![OIP.jpg](attachment:OIP.jpg)

# Introduction
The real estate business is a big economic contributor to many countries since it supplies one of the most basic human needs- shelter/housing. Housing prices, on the other hand, change on a daily basis and are sometimes exaggerated rather than based on appraisal. The primary goal of this research project is to estimate house values using real-world factors. In this section, we seek to base our judgments on each and every basic factor that is considered when calculating pricing.Price is a big concern for both entrepreneurs and potential clients; it is the most important factor in determining whether an entrepreneur will purchase an asset or whether a client will choose to stay in a certain home. As a result, in this research, we'll create an algorithm to anticipate property values depending on many variables.

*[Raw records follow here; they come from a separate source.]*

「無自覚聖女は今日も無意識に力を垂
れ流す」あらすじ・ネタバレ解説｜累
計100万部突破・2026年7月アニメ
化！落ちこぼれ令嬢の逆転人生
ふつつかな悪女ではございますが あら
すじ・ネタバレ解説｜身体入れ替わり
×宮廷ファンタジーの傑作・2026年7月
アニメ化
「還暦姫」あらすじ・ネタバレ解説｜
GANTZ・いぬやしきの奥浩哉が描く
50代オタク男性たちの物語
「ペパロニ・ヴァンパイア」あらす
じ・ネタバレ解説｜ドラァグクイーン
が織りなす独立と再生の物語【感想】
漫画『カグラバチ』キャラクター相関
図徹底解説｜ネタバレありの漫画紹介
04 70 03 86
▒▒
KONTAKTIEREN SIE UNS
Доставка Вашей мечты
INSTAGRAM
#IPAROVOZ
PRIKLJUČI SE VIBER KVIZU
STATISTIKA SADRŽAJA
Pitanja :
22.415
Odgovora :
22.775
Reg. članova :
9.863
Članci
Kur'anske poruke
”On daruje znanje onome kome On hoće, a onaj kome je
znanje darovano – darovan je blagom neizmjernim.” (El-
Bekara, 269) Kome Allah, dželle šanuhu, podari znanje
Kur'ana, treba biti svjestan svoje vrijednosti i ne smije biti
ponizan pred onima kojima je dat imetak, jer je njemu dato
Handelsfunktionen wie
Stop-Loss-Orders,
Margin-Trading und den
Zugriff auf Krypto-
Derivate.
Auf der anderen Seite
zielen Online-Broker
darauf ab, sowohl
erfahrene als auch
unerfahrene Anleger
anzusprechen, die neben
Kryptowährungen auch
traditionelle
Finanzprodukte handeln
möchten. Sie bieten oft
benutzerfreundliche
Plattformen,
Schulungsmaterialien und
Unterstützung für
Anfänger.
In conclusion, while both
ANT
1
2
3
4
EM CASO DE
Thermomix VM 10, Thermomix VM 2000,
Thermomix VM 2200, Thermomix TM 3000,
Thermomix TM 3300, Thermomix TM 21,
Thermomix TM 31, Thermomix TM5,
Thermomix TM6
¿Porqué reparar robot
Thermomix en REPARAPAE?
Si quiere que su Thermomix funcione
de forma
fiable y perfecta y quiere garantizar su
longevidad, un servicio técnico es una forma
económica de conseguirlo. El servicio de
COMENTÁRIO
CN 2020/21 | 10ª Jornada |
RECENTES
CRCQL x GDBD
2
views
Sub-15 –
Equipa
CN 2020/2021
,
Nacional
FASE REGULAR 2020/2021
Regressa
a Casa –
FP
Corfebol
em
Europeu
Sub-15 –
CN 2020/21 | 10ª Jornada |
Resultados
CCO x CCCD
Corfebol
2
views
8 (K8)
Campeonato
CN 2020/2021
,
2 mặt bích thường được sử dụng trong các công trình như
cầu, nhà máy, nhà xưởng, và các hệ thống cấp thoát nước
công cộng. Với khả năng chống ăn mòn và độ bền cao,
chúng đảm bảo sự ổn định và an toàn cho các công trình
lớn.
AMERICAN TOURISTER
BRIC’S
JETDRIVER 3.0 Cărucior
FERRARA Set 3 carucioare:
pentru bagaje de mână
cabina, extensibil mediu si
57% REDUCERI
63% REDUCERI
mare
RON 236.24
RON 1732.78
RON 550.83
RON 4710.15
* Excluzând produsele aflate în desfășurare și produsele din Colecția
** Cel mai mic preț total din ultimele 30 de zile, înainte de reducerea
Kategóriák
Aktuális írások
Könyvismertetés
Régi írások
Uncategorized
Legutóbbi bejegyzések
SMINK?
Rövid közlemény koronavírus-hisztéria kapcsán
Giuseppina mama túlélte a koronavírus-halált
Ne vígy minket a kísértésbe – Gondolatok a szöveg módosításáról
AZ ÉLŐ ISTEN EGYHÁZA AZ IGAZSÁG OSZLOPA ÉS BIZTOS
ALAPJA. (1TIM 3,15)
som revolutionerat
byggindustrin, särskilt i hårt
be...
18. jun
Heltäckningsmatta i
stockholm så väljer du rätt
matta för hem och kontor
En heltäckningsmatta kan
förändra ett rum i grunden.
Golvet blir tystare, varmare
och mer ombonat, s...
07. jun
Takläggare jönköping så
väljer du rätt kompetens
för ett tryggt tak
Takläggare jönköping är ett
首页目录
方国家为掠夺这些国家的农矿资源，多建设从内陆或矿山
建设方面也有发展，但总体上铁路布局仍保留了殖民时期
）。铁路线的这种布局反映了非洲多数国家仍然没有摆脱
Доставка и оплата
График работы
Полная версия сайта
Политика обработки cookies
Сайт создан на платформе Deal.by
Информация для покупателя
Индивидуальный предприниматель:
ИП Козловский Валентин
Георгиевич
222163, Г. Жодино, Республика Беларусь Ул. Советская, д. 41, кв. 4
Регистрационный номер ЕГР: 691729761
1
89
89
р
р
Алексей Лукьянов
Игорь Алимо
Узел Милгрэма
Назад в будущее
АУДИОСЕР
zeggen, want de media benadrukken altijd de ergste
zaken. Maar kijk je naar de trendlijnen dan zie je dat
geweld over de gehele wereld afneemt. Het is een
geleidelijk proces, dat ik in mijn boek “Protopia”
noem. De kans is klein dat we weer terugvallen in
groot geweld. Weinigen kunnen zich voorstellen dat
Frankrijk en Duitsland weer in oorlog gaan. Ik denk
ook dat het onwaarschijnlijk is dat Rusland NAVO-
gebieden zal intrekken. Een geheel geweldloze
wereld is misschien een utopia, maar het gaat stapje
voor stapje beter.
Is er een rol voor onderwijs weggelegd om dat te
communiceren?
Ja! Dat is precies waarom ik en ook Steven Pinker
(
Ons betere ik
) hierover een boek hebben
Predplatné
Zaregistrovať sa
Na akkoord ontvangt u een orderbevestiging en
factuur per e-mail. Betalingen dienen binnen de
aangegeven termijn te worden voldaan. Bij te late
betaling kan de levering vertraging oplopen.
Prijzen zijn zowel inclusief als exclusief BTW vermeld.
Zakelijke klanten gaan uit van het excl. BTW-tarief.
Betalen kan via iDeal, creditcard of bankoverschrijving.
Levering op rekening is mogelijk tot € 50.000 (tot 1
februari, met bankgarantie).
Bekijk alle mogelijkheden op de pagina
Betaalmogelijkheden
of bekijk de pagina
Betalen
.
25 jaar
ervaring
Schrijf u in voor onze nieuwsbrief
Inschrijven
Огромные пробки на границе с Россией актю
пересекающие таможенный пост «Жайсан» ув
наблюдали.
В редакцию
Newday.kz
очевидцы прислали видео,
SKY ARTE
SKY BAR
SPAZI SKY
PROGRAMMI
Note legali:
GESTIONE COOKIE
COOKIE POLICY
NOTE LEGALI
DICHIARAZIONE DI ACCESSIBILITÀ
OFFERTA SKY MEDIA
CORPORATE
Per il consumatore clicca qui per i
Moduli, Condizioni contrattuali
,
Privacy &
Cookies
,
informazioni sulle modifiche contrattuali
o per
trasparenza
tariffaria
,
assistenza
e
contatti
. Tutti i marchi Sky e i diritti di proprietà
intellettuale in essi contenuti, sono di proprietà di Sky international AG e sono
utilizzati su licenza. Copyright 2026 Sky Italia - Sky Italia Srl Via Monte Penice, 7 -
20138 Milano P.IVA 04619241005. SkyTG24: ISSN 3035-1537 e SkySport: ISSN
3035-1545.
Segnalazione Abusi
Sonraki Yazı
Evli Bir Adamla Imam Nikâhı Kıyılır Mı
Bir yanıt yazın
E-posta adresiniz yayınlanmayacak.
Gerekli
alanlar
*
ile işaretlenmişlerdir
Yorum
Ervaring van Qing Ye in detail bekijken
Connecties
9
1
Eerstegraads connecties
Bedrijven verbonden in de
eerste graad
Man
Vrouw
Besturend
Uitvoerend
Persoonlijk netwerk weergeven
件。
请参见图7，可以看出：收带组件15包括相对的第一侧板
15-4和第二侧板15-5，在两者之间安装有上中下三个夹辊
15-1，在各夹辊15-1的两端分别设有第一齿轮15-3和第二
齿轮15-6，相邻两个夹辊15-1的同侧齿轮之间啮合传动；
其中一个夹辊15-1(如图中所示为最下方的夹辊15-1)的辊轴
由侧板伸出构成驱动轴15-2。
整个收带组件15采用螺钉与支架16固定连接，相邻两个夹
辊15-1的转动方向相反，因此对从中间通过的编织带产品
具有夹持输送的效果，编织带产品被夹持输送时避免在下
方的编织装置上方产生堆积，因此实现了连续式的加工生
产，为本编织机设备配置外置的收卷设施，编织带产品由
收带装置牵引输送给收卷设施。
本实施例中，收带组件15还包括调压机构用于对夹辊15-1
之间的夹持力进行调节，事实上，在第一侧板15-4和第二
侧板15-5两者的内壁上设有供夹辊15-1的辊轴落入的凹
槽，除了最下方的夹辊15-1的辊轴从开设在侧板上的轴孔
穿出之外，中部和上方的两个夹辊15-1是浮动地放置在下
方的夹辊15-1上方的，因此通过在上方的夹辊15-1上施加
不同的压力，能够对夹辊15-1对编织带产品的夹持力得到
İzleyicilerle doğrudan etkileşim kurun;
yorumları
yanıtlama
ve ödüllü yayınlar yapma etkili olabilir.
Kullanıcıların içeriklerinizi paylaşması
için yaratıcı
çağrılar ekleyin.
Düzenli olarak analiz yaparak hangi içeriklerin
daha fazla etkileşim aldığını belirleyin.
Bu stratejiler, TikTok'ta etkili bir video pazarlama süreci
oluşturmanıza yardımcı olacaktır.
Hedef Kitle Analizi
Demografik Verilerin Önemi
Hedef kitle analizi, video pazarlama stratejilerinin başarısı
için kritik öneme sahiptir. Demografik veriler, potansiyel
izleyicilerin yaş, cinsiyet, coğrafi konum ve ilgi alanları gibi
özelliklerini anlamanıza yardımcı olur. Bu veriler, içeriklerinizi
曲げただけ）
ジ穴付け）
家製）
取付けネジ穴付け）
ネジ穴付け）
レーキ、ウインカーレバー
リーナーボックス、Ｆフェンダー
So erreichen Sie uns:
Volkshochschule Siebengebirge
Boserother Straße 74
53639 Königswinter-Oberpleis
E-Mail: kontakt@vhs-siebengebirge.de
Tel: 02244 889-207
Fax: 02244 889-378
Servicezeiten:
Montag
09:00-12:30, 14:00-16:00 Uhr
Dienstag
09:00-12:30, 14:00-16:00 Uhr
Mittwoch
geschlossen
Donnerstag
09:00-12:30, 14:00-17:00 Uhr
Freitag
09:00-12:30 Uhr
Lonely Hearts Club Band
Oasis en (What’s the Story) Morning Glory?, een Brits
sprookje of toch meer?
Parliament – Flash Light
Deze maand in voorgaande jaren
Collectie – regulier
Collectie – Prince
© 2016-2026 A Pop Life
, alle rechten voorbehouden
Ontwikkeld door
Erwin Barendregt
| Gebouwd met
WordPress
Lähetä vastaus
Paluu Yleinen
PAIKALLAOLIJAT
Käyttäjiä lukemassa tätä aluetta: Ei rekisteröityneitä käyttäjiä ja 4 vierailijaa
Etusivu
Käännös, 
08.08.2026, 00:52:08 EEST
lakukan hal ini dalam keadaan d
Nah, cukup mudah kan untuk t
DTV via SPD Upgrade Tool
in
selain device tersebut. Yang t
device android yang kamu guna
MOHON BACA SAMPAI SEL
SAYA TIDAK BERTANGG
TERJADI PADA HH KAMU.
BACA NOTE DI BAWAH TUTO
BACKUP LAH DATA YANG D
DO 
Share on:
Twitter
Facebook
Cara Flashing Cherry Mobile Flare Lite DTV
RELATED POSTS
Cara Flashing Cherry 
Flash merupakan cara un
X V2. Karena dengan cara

According to (N.Miller et al), economists and policymakers appear to agree that housing prices play a significant role in determining whether the economy grows or declines. For example, following the 2001 stock market crisis, the strong housing market may have saved the US economy from a deeper recession, and the subsequent cooling of the housing market has prompted a recession since December 2007. The wealth impact is one ostensible mechanism through which housing prices might affect the economy. People's planned consumption would change if housing price changes affected their predicted lifetime wealth, according to Friedman's permanent income hypothesis. Recently, economists proposed a collateral effect of rising house prices: because housing wealth is easier to collateralize, rising house values let homeowners relax their borrowing limits and raise their actual consumption.

## Data
The data used for this analysis was obtained from https://www.kaggle.com/datasets/shree1992/housedata. The dataset has a record of the different house prices, the number of rooms, the number of bedrooms, number of bathrooms, the size of the house in square feet and many other features related to housing. We will see these features when we import our data.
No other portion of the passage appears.